The 'deployToLocal' gradle tasks deploys the application locally into the 'build/install/data_deposit' directory using the following project structure. The 'publish' gradle tasks produce and publish a 'zip' version of this structure so server installations will use the same structure. The 'publish' gradle task also produces a 'jar' distribution which is used by the casda_deposit_manager project.
Note: Configuration files for the application are kept out of any packaged libraries (jars/zips) so that they can be configured with environment-specific settings. To avoid the destruction of such files during an in-place update, configuration files are stored as 'templates' which must be copied after (initial) installation to create the actual configuration file.
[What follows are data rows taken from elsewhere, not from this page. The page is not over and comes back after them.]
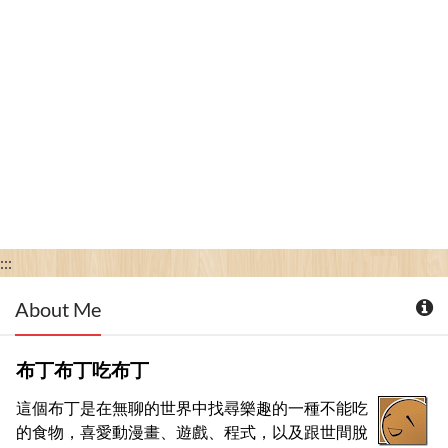
:::
About Me
布丁布丁吃布丁
這個布丁是在無聊的世界中找尋樂趣的一種不能吃
的食物，喜愛動漫畫、遊戲、程式，以及跟世間脫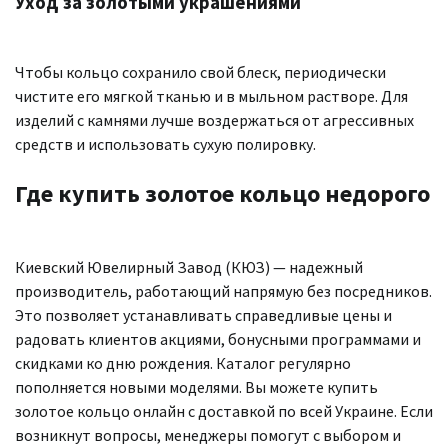
Уход за золотыми украшениями
Чтобы кольцо сохранило свой блеск, периодически
чистите его мягкой тканью и в мыльном растворе. Для
изделий с камнями лучше воздержаться от агрессивных
средств и использовать сухую полировку.
Где купить золотое кольцо недорого
Киевский Ювелирный Завод (КЮЗ) — надежный
производитель, работающий напрямую без посредников.
Это позволяет устанавливать справедливые цены и
радовать клиентов акциями, бонусными программами и
скидками ко дню рождения. Каталог регулярно
пополняется новыми моделями. Вы можете купить
золотое кольцо онлайн с доставкой по всей Украине. Если
возникнут вопросы, менеджеры помогут с выбором и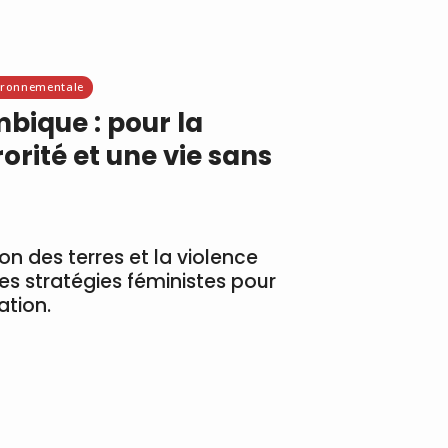
vironnementale
ique : pour la
ororité et une vie sans
on des terres et la violence
s stratégies féministes pour
ation.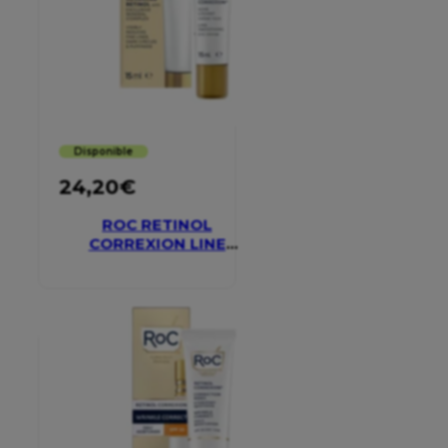
Disponible
24,20
€
ROC RETINOL
CORREXION LINE
SMOOTHING EYE
CREAM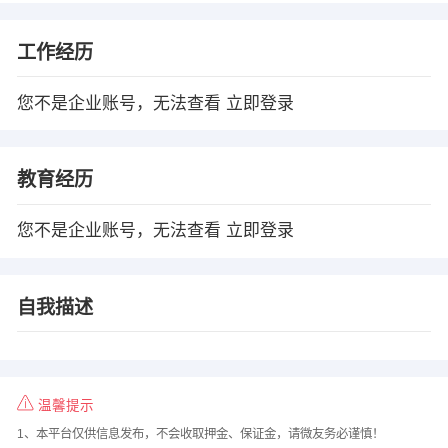
工作经历
您不是企业账号，无法查看
立即登录
教育经历
您不是企业账号，无法查看
立即登录
自我描述
温馨提示
1、本平台仅供信息发布，不会收取押金、保证金，请微友务必谨慎！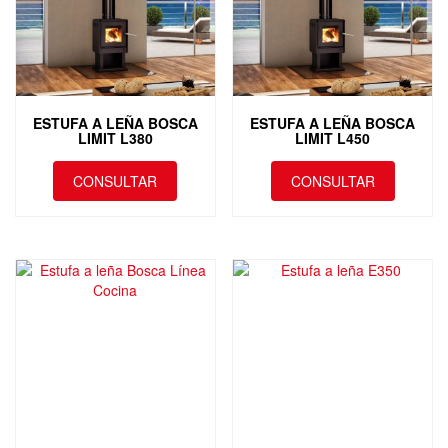
ESTUFA A LEÑA BOSCA
ESTUFA A LEÑA BOSCA
LIMIT L380
LIMIT L450
CONSULTAR
CONSULTAR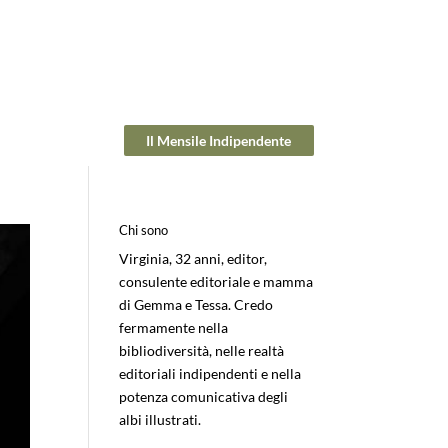
Il Mensile Indipendente
Chi sono
Virginia, 32 anni, editor,
consulente editoriale e mamma
di Gemma e Tessa. Credo
fermamente nella
bibliodiversità, nelle realtà
editoriali indipendenti e nella
potenza comunicativa degli
albi illustrati.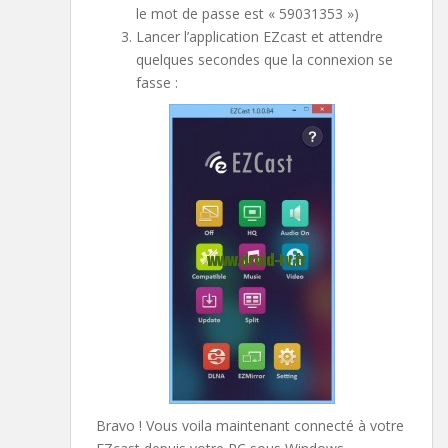
le mot de passe est « 59031353 »)
Lancer l’application EZcast et attendre
quelques secondes que la connexion se
fasse :
Bravo ! Vous voila maintenant connecté à votre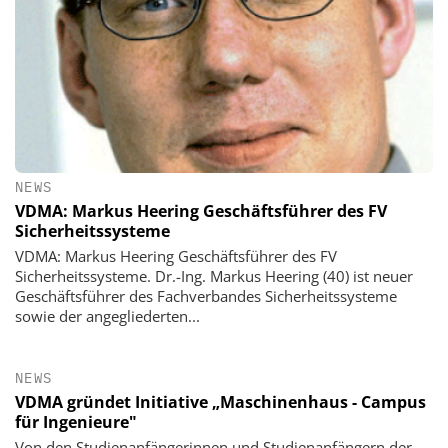
NEWS
VDMA: Markus Heering Geschäftsführer des FV
Sicherheitssysteme
VDMA: Markus Heering Geschäftsführer des FV
Sicherheitssysteme. Dr.-Ing. Markus Heering (40) ist neuer
Geschäftsführer des Fachverbandes Sicherheitssysteme
sowie der angegliederten...
NEWS
VDMA gründet Initiative „Maschinenhaus - Campus
für Ingenieure"
Von den Studienanfängerinnen und Studienanfängern der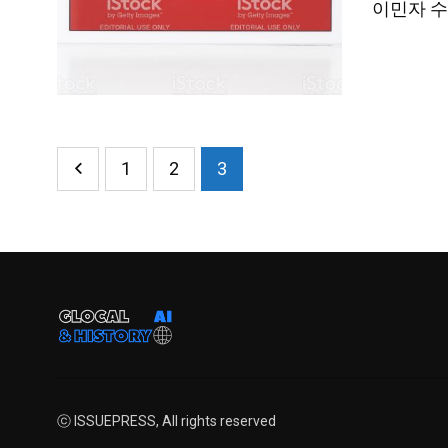
이민자 수
1
2
3
ⓒ ISSUEPRESS, All rights reserved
For local installations, this is handled by the 'installConfigurationFiles' gradle task, which is a dependency of 'deployToLocal'. For a server installation, see the 'deploy' gradle file.
'-- data_deposit
|-- bin scripts to run the tools go here
| |-- tool_name *nix script
| |-- tool_name.bat windows script
| |-- ...
| |-- ...
| '-- ...
|-- config project-specific configuration files go here
| |-- log4j2.xml local version of the log4j configuration file
| |-- log4j2.xml.template distributed template for the log4j
| | configuration file
| |-- ...
| |-- ...
|-- '-- config Spring Boot local
| | application.properties
| | sub-directory
| |-- application.properties local version of the
| | application.properties file
| |-- application.properties.template distributed template for the
| | application.properties file
| |-- ...
| |-- ...
| '-- ...
|-- lib all libs go here
| |-- lib1.jar
| |-- lib2.jar
| |-- ...
| |-- ...
| '-- ...
'-- README.md project readme (yes, you're reading it!)
Change the relevant value in pom.xml then run this command in command prompt:
$ mvn license:update-file-header